Las Vegas Sun

June 27, 2024

News Analysis:

Two years after Trump’s victory, one-party control appears to be over

Election Day

J. Scott Applewhite / AP

The Capitol is seen on Election Day in Washington, Tuesday, Nov. 6, 2018.

While the vaunted blue wave that Democrats hoped for failed to fully materialize, the days of one-party control in Washington appear to be over. President Donald Trump’s strength in rural areas kept the Senate in Republican control, but voters in urban and suburban districts across the country sent the White House a clear message: They want a check on the president.

When the new Congress is sworn in this January, Democrats will be able to curb Trump’s legislative ambitions and, armed with subpoena power, flex their oversight muscles to initiate investigations into allegations of misconduct by the president and his administration.

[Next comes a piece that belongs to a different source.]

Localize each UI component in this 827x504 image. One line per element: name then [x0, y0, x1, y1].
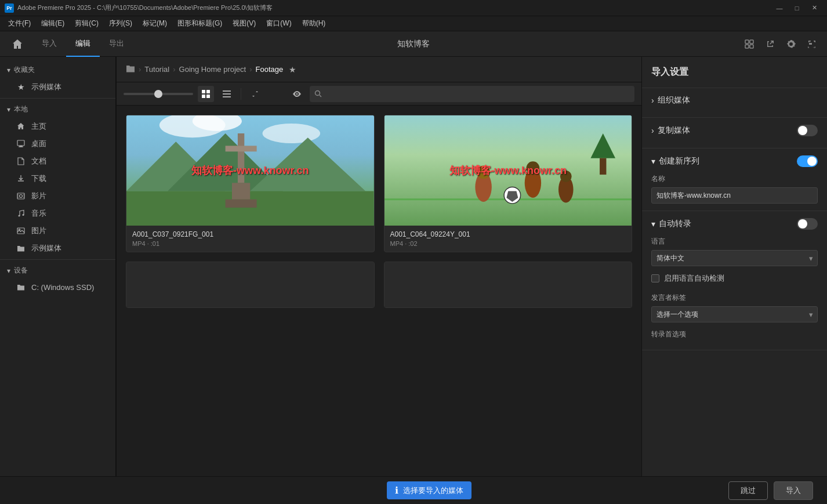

If the special counsel, Robert Mueller, finds substantial evidence of illegal conduct during the 2016 election, he now would have a receptive wing of government to pursue his findings.

But after eight years in the minority, Democrats hoping to reclaim the White House in 2020 will also have to prove they are interested in governing — and temper the liberal ambitions of the party’s most ardent left-wingers.

“It’s like being the rescue team at an 88-car pileup — who knows where to begin?” asked Rep. Jamie Raskin, D-Md. “I think the key principle is that we’ve got to make progress on the real problems of the country.”

Democratic leaders have already said they plan to use their first month in the House majority to advance sweeping changes to future campaign and ethics laws, including outlawing the gerrymandering of congressional districts and restoring key enforcement provisions to the Voting Rights Act. They also intend to press for infrastructure investment and legislation to control the climbing costs of prescription drugs — initiatives that will test whether Trump is willing to work with them.

But without overwhelming numbers, Democrats will not have the strength to push many of the initiatives their left flank ran on: a single-payer health care system, boldly expanded college access and at least reining in Immigration and Customs Enforcement.

Democrats will also have to balance legislative ambitions with their efforts to satisfy the desires of their base to investigate the president. That could lead to gridlock.

“The expectation is that we will behave as a real branch of government and not just a supplicant to Trump, which this current Congress has been for the last two years,” said Rep. Raúl Grijalva, D-Ariz. “There’s an expectation that we’re a check and a balance so that means a stalemate.”

Midterm elections are always a referendum on the president, and never more so than in 2018, when Trump told voters across the country that he was on the ballot. Historically, the party out of power picks up seats in the first midterm of a presidency, and Democrats followed that pattern this year.

Unlike the midterms of 2006, when President George W. Bush declared that Democrats had delivered “a thumping,” or 2010, when President Barack Obama described Republicans’ victory as “a shellacking,” the Democrats did not score an overwhelming victory Tuesday night.

But they do have a lot to celebrate. Democrats not only won the districts they were favored in, but locked up many where they were not. In New York, Max Rose, a health care executive and Army veteran, ousted Rep. Dan Donovan, the only Republican member of New York City’s congressional delegation, in a race that analysts had said leaned Republican.

In Texas, Colin Allred, a former National Football League player and civil rights lawyer, defeated the incumbent Republican, Pete Sessions.

And in Illinois, Lauren Underwood beat Rep. Randy Hultgren, a Republican who won by 19 points in 2016.